*** Supplied information Section Begins ***

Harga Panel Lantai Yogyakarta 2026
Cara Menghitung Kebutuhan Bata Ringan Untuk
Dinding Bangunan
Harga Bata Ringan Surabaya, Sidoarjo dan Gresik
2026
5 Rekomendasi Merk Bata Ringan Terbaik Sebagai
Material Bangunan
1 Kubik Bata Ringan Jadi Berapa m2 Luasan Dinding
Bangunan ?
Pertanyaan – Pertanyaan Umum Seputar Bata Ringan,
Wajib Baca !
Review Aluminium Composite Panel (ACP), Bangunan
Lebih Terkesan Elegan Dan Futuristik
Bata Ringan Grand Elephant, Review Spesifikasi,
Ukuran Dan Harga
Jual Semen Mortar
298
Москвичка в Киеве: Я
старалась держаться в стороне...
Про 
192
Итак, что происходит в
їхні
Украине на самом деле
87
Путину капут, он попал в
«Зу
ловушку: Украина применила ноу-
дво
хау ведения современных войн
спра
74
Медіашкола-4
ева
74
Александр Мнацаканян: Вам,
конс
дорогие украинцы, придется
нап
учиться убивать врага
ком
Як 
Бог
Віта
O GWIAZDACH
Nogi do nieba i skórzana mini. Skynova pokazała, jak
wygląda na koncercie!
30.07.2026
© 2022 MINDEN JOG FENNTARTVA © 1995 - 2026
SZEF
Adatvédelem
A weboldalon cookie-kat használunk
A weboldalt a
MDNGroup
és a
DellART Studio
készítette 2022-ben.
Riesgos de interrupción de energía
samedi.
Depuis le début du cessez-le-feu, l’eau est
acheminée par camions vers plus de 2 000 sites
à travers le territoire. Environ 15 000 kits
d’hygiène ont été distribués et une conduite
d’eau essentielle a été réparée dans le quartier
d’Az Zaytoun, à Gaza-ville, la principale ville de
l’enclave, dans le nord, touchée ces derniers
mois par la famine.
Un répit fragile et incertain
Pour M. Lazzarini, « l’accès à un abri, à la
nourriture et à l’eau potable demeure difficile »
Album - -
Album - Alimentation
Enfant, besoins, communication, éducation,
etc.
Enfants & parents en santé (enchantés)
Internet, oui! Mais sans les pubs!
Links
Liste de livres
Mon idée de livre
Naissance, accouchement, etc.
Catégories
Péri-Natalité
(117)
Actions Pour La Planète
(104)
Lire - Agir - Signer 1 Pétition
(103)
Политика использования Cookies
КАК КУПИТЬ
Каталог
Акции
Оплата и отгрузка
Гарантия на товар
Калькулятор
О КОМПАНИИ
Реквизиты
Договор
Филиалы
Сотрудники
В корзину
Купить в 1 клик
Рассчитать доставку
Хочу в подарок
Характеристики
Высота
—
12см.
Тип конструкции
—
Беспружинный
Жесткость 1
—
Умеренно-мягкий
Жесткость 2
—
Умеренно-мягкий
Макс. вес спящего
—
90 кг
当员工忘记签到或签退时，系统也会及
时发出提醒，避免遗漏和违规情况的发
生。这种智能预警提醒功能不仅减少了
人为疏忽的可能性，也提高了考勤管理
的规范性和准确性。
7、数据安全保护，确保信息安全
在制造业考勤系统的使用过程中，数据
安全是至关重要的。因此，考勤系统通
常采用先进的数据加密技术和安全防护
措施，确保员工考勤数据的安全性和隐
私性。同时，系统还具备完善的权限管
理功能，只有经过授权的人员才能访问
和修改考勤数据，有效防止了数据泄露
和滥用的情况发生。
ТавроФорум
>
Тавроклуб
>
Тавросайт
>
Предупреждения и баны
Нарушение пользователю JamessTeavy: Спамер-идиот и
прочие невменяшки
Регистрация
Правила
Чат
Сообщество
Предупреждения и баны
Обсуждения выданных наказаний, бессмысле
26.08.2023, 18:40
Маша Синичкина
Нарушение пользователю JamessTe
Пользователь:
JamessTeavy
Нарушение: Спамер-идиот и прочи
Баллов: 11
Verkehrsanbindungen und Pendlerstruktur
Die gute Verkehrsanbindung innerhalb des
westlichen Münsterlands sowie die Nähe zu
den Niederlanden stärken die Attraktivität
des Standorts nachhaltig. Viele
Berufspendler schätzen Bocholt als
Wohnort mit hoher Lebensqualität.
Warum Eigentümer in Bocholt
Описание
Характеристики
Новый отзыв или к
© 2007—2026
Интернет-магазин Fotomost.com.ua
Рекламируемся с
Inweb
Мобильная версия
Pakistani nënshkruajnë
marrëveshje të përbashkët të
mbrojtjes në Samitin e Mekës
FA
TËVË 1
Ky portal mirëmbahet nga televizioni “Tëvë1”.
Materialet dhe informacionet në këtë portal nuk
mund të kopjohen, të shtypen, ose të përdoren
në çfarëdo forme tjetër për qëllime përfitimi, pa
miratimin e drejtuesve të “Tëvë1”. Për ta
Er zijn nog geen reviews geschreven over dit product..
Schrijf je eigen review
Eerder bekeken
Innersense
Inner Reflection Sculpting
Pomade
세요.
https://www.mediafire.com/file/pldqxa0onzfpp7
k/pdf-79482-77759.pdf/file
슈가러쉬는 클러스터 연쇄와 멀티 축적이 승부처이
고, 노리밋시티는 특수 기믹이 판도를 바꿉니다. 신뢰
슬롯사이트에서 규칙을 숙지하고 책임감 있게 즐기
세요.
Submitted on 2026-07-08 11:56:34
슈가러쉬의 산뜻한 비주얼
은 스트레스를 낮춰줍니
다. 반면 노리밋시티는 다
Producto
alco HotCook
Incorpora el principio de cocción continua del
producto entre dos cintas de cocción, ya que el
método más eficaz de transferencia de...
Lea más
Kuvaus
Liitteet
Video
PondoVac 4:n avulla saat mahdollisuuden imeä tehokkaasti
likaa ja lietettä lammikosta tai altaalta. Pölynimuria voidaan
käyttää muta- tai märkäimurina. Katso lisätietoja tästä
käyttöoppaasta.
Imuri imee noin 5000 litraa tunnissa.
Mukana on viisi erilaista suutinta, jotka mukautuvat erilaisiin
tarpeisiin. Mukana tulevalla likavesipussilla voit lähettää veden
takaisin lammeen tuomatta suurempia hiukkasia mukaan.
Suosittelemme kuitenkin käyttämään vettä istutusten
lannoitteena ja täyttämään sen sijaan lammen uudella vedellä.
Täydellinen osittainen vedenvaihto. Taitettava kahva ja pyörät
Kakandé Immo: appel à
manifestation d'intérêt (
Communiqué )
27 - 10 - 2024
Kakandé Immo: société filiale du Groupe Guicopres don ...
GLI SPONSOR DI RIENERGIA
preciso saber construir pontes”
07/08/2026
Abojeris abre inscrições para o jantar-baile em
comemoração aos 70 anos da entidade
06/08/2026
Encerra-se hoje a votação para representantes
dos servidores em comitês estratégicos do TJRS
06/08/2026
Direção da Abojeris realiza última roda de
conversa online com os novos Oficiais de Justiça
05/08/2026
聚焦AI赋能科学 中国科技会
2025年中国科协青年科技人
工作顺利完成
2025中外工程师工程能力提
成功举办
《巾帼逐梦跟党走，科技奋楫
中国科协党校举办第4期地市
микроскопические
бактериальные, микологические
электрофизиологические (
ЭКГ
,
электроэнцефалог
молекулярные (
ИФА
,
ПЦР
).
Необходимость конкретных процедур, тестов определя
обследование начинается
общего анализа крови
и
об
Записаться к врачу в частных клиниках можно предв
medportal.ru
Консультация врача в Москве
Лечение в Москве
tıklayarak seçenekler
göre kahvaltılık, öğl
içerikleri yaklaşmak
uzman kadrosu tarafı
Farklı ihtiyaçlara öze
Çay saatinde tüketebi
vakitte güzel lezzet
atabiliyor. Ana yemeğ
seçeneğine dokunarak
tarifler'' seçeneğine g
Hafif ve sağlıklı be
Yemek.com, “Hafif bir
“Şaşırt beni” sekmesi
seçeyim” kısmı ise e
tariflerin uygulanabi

*** Supplied information Section Ends ***

**Work order**
Which lines of the records contain the word "пользователю"? Copy each of them.

**Problem solution**
Нарушение пользователю JamessTeavy: Спамер-идиот и
Нарушение пользователю JamessTe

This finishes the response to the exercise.